With GDP growth declining to just 1.4 percent in 2016 and commodity prices still low, and with declining levels of transnational corporate investment seeking desperately to exploit the continent, Africa’s current contradictions may well spark more socio-political explosions. The idea of a Polanyian “double movement”—i.e., social resistance against marketization– has long applied to Africa. IMF austerity and subsequent riots spread across the continent during the 1980s, and to some extent catalyzed democratization movements during the early 1990s, but mainly failed to establish durable liberal political regimes. With the spoils of exuberant commodity markets accruing to unaccountable elites, another intense protest wave began in 2011, sparked in North Africa by increasingly urgent economic grievances.


However, an old problem arises. Frantz Fanon complained in Toward the African Revolution that “the deeper I enter into the cultures and the political circles, the surer I am that the great danger that threatens Africa is the absence of ideology.” In a speech titled “The Weapon of Theory,” Amilcar Cabral agreed: “The ideological deficiency within the national liberation movements, not to say the total lack of ideology—reflecting as this does an ignorance of the historical reality which these movements claim to transform—makes for one of the greatest weaknesses in our struggle against imperialism, if not the greatest weakness of all.”

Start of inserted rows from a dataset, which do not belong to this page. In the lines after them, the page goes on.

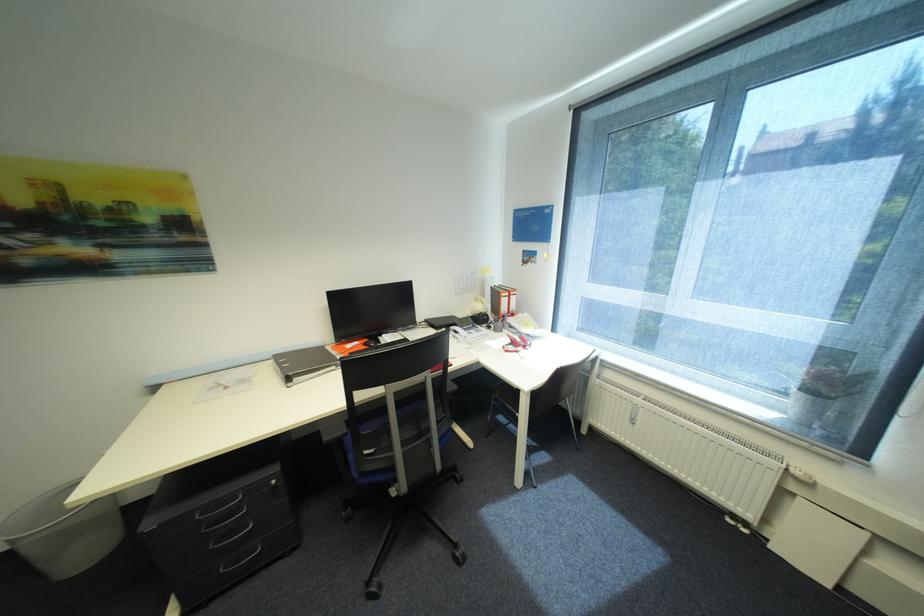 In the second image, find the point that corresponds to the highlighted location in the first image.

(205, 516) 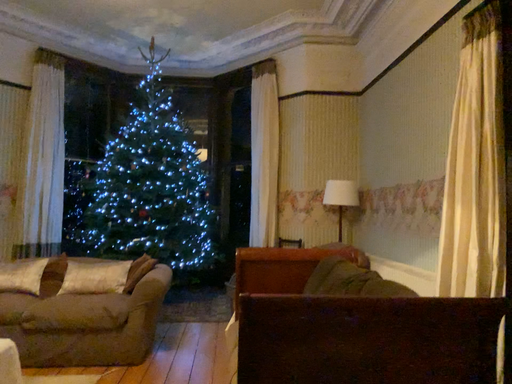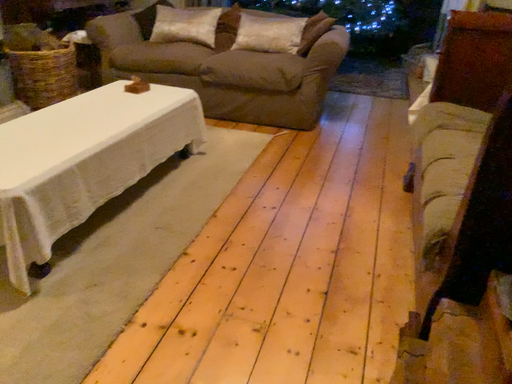 Question: Which way did the camera rotate in the video?

Choices:
 (A) rotated upward
 (B) rotated downward

Answer: (B) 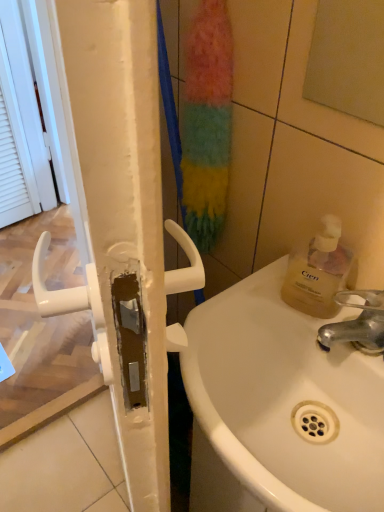 Question: Does white plastic screen door at left touch silver metallic faucet at sink right?

Choices:
 (A) no
 (B) yes

Answer: (A)

Question: From the image's perspective, is white plastic screen door at left located above silver metallic faucet at sink right?

Choices:
 (A) yes
 (B) no

Answer: (A)

Question: Is white plastic screen door at left outside of silver metallic faucet at sink right?

Choices:
 (A) no
 (B) yes

Answer: (B)

Question: Can you confirm if white plastic screen door at left is taller than silver metallic faucet at sink right?

Choices:
 (A) no
 (B) yes

Answer: (B)

Question: Does white plastic screen door at left come in front of silver metallic faucet at sink right?

Choices:
 (A) no
 (B) yes

Answer: (A)

Question: Is white plastic screen door at left behind silver metallic faucet at sink right?

Choices:
 (A) no
 (B) yes

Answer: (B)

Question: Considering the relative sizes of white plastic screen door at left and translucent yellow liquid at sink right in the image provided, is white plastic screen door at left shorter than translucent yellow liquid at sink right?

Choices:
 (A) no
 (B) yes

Answer: (A)

Question: Is white plastic screen door at left at the right side of translucent yellow liquid at sink right?

Choices:
 (A) no
 (B) yes

Answer: (A)

Question: Would you say translucent yellow liquid at sink right is part of white plastic screen door at left's contents?

Choices:
 (A) yes
 (B) no

Answer: (B)

Question: Are white plastic screen door at left and translucent yellow liquid at sink right far apart?

Choices:
 (A) yes
 (B) no

Answer: (A)

Question: From a real-world perspective, is white plastic screen door at left beneath translucent yellow liquid at sink right?

Choices:
 (A) yes
 (B) no

Answer: (A)

Question: Is white plastic screen door at left positioned in front of translucent yellow liquid at sink right?

Choices:
 (A) no
 (B) yes

Answer: (A)

Question: Is translucent yellow liquid at sink right positioned before matte glass mirror at upper right?

Choices:
 (A) no
 (B) yes

Answer: (A) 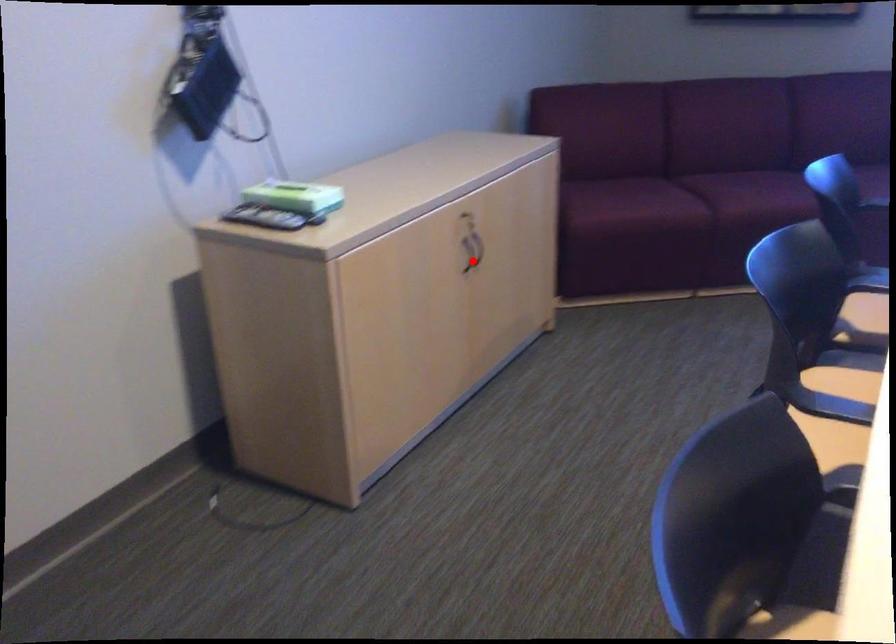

Samir Amin and other radical political economists have argued for an ideology and economic strategy of “delinking” since the 1960s. Today we might term such an effort the “globalization of people and de-globalization of capital,” a slogan that captures the soundest short-term economic strategy for what could become a post-FDI world, at a time the rates of growth of trade (especially shipping), FDI and North-South financial and aid flows are stagnant or even shrinking. It is high time that these arguments, long dismissed under the neoliberal ascendancy, be dusted off and put to work, to help Africans continue to rise against the chimera of “Africa Rising.” Those who would dispute this line of argument must confront evidence of the futility of Africa’s export-led economic fantasies, whether via the West or BRICS economies, three of which—South Africa, Brazil and Russia—have seen negative growth in 2016-17. And as a final clarion call for a radical reimagining of African political economy, there is also the political-ecological imperative to restructure the fossil fuel-addicted sectors of economy, as the world necessarily moves toward post-carbon systems.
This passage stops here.